» **Work task**:
Repeat verbatim, and only, the lines of the data below, beginning at the line that contains "glucose matchmaking applications." and stopping after the line that contains "to choose online dating sites offering".

━━ Extracted data

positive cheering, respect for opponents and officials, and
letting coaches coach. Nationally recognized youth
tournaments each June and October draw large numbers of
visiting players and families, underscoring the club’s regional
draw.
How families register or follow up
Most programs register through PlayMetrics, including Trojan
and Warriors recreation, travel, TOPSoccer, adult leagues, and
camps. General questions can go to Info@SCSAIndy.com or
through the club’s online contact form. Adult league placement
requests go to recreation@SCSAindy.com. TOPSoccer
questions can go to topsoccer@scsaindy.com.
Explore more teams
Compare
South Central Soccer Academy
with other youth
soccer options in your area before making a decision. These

━━━━
━━ Extracted data

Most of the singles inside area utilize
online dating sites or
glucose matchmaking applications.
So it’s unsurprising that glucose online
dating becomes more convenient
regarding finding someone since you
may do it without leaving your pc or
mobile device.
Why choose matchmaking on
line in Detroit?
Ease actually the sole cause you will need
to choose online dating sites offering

━━━━

» **Task answer**:
glucose matchmaking applications.
So it’s unsurprising that glucose online
dating becomes more convenient
regarding finding someone since you
may do it without leaving your pc or
mobile device.
Why choose matchmaking on
line in Detroit?
Ease actually the sole cause you will need
to choose online dating sites offering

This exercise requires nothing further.